Not trying to denigrate him, but make a comparsion. There is a difference between just "writing for the masses" and being the top dog. Lucas made a number of extremely popular and good movies, and they certainly were not art films shown in out of the way theaters. Same way Shakespeare wrote many extremely popular plays and sonnets, but they were not considered high art in their time - like many look at them today.
 
Not trying to denigrate him, but make a comparsion. There is a difference between just "writing for the masses" and being the top dog. Lucas made a number of extremely popular and good movies, and they certainly were not art films shown in out of the way theaters. Same way Shakespeare wrote many extremely popular plays and sonnets, but they were not considered high art in their time - like many look at them today.

That's not really an accurate or valid comparison considering that people in late 16th century England had a VERY different understanding of and relationship to art than we have today.
 
I do not see why it is legitimate to expel a teacher for using rap music in class.

In primary school, we were presented two songs to showcase difference of discourse in popular music.


Link to video.

The song is about a girl who really wants to marry her daddy. It's sung as a schlager and while intended as naive and childishly innocent today it comes off as really creepy.

The other song I will not link due to censoring. (It sampled a woman simulating an orgasm and was quite popular with the people in our class.)

The point was to present two different historicities (for the lack of a better term, I'm really tired right now) and to make us more aware about the change in discourse and a change in understanding what is innocent and suitable today contrary to back then.

Rap music is part of our world today. And while this seems like a teacher's action of pragmatism, rap music opens to other sorts of analysis than Shakespeare allows. It should not be ignored on the grounds of it being icky to an overtly conservative or overtly precautious school board.

On the other hand.

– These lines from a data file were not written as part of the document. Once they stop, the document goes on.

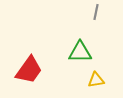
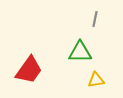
gray line: moved 1 px left, 7 px down
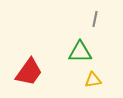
red trapezoid: moved 2 px down
yellow triangle: moved 3 px left
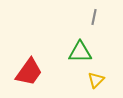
gray line: moved 1 px left, 2 px up
yellow triangle: moved 3 px right; rotated 36 degrees counterclockwise
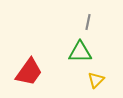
gray line: moved 6 px left, 5 px down
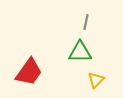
gray line: moved 2 px left
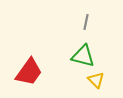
green triangle: moved 3 px right, 4 px down; rotated 15 degrees clockwise
yellow triangle: rotated 30 degrees counterclockwise
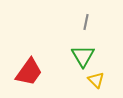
green triangle: rotated 45 degrees clockwise
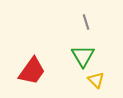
gray line: rotated 28 degrees counterclockwise
red trapezoid: moved 3 px right, 1 px up
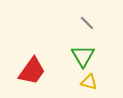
gray line: moved 1 px right, 1 px down; rotated 28 degrees counterclockwise
yellow triangle: moved 7 px left, 2 px down; rotated 30 degrees counterclockwise
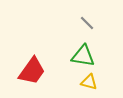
green triangle: rotated 50 degrees counterclockwise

If this was a last resort of the teacher to try to teach the kids about similes etc, he seems a really poor teacher.
 
Of course people change, but there has always been a popular culture, and we always think what came before us was more "serious". We romanticize the past. People wanted entertainment - I don't think people were bringing their children to Shakespeare plays or giving them Dickens' novels for educational purposes as they do now. It was entertainment.

Another example - Paganini, a famous violinist:

1. Would arrive to performances in black, tight fitting clothes (arrive in a black coach driven by black horses), and had long black flowing hair.
2. He was rumored to be involved with/possessed by the devil.
3. An exceptional musician, he played excessively showy, including intentionally playing with weak strings so they would break and he would have to finish difficult passages on just one string.
3. He was known as a womanizer, and was also rumored to have killed a woman and possessed her soul in his violin and used her intestines as guts for his strings.

Sounds like Led Zepplin to me (Jimmy Page would be proud).